Dr. Sinsheimer is not a man given to hyperbole. He is a professor at the California Institute of Technology, a scientist who commands world-wide respect for his work on the atomic structure of living cell components. The bulletin in which he wrote these words is a sober, rather ponderous journal of scholarship.

"Yes, certainly this kind of thing is hard to believe," says Professor Charles Price of the University of Pennsylvania. "All through history men have felt that 'life' was something only nature or God could tinker with. It was mysterious, undiscoverable. But now we're finding that it isn't: It's only chemistry. Extremely complex chemistry." Dr. Price, who was president of the American Chemical Society in 1965, raised smoke that year when he urged that the study of genetic processes—and specifically the attempt to create artificial life in the laboratory—be made a national crash program with the same priorities as NASA's man-on-the-moon project. "If we can take dead materials and make a living thing out of them," he says, "we'll have shown dramatically, once and for all, that life is not a mystical phenomenon beyond the reach of science. Can we do it? It may already have been done, depending on your definition of 'life.' It will soon be done unequivocally. I tell my students that I count on a fifty-fifty chance of seeing it in my lifetime [Dr. Price is 54] and that I'm sure they'll see it in their lifetime."

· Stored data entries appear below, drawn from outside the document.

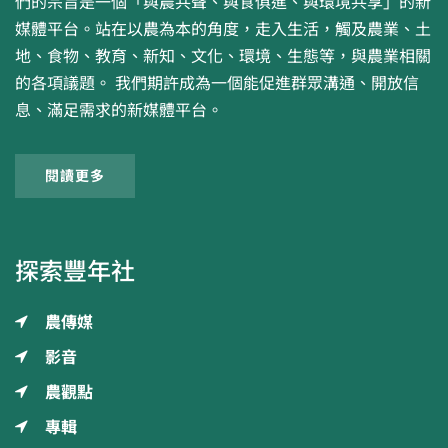
們的宗旨是一個「與農共聲、與食俱進、與環境共享」的新
媒體平台。站在以農為本的角度，走入生活，觸及農業、土
地、食物、教育、新知、文化、環境、生態等，與農業相關
的各項議題。 我們期許成為一個能促進群眾溝通、開放信
息、滿足需求的新媒體平台。
閱讀更多
探索豐年社
農傳媒
影音
農觀點
專輯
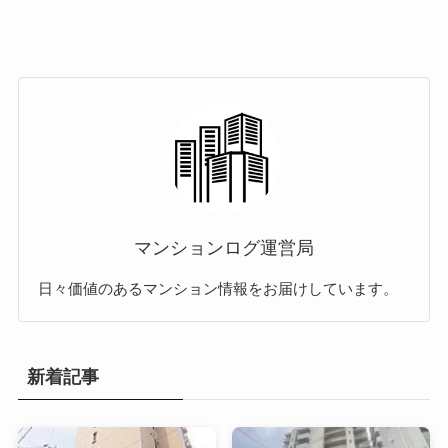
マンションログ運営局
日々価値のあるマンション情報をお届けしています。
新着記事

He pauses. "I got in trouble for saying this last year," he adds after a while, "but I'm prepared to go on saying it. The political, social, biological and economic consequences of such a breakthrough would dwarf those of either atomic energy or the space program."

The stuff behind all these grand, eloquent and destiny-shaking prophecies is a group of chemicals called nucleic acids, better known by their abbreviations: DNA (deoxyribonucleic acid—the master chemical) and RNA (ribonucleic acid—the subsidiary or message-carrying chemical). These chemicals exist in living cells and they have captured the imaginations of biological scientists. The enormously long, coiled, springlike molecules of DNA seem to be the main pattern holders of heredity. Each such molecule is apparently built of thousands of subunits, lined up in precise order like numbers on a tape. The numbers seem to form a code of "words"; and the words, translated into action by complex chemical processes that aren't yet fully understood, tell each living cell what to be, how to grow, what substances to produce with what raw materials handled in what ways.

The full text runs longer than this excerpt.